STEAMBOAT SPRINGS, CO-Maine-based American Skiing Co. real estate subsidiary, American Skiing Co. Resort Properties Inc., is in default of its senior secured credit facility with Fleet National Bank and other lenders, according to a Securities & Exchange Commission filing examined by GlobeSt.com. American Skiing, a penny stock trading under the symbol AESK on the Over the Counter Bulletin Board, owns the Steamboat Springs resort in Colorado.

The SEC 8-K filing notes the real estate subsidiary failed to make certain required payments of principal and interest ”and all cure periods with respect to such payment default had expired.”

Attorneys notified the real estate company it would accelerate the entire remaining principal and accrued interest of $63.4 million owed to the Fleet group.

American Skiing is still negotiating the terms of modifications with Fleet, although there is no assurance a settlement can be reached.

Fleet could foreclose on property owned by American Skiing and pledged to the lenders, including its Grand Summit Resort hotel, according to the filing.

”A substantial portion of the company’s developable real estate, including all of the developable real estate at the Canyons resort in Park City, Utah and certain key development parcels at Killington, VT, and Steamboat, CO is pledged to Fleet and the lenders under the Real Estate Credit Facility,” according to the filing.

In addition, American Skiing is in default on construction loan with Textron Financial Corp., according to the SEC documents.

However, American says Textron has orally notified the company that it has tentatively approved revisions to their agreements that would be sufficient to cure the outstanding payment defaults.
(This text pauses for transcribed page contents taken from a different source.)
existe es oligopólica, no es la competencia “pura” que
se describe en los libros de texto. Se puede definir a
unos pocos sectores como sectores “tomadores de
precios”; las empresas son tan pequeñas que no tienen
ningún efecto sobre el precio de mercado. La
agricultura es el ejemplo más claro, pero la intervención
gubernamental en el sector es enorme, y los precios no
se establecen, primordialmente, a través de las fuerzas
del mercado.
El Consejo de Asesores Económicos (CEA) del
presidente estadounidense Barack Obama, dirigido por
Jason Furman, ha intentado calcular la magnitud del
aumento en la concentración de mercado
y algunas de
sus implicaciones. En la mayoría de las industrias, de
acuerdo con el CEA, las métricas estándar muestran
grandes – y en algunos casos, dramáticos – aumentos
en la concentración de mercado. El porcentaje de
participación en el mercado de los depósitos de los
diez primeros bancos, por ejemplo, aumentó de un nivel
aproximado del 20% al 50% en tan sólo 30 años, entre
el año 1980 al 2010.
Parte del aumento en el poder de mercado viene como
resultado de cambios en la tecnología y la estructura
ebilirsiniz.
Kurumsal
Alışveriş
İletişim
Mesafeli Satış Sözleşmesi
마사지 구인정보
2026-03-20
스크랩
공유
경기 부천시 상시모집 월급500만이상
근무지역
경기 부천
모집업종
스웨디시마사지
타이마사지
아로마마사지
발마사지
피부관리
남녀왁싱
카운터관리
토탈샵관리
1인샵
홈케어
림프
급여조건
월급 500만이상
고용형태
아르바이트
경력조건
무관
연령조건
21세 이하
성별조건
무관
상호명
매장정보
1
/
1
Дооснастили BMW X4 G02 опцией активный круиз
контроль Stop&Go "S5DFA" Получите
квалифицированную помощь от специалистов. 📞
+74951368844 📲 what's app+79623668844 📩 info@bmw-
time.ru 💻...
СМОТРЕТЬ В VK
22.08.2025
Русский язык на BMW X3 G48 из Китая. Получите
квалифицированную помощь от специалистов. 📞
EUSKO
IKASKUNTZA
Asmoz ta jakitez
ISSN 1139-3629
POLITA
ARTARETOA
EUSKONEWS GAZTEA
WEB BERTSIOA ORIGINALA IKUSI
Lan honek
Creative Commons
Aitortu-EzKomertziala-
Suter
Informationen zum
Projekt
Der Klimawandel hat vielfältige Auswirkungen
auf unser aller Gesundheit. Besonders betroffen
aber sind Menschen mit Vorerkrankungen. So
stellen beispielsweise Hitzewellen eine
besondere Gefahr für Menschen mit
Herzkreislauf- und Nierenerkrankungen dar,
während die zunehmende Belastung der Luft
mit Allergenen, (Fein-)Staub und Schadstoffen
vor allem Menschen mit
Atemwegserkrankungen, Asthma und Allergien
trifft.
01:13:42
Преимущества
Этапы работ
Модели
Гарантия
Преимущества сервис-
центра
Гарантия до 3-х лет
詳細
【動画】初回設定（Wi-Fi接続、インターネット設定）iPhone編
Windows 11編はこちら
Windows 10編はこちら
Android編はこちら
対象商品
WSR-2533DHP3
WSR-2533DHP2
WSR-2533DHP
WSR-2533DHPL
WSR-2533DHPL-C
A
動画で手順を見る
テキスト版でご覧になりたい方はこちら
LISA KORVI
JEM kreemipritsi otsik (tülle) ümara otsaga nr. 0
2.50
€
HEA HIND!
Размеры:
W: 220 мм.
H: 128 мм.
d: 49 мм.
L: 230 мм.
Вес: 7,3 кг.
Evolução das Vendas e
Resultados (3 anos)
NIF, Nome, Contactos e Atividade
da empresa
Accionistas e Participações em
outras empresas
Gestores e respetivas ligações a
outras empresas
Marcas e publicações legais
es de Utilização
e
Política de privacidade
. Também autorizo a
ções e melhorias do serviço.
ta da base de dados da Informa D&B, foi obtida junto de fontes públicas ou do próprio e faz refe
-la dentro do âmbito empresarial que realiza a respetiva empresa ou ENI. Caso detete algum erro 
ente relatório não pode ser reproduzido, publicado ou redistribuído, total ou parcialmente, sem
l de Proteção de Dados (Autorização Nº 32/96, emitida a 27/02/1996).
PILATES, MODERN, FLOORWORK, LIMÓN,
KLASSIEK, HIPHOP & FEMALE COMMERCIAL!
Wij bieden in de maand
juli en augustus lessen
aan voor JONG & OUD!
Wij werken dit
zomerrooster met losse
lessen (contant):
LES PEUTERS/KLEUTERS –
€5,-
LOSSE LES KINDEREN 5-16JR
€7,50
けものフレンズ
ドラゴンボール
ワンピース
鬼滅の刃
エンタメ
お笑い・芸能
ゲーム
All of the company’s remaining unsold quarter-share hotel inventory at the Grand Summit Hotels at The Canyons and Steamboat, together with the commercial units at the Grand Summit Hotels at The Canyons, Steamboat and Attitash, NH, are pledged to Textron and the other lenders as security for the Textron loan facility.

Despite all of the technical defaults, the company says it doesn’t expect them to adversely affect current operations at its resorts.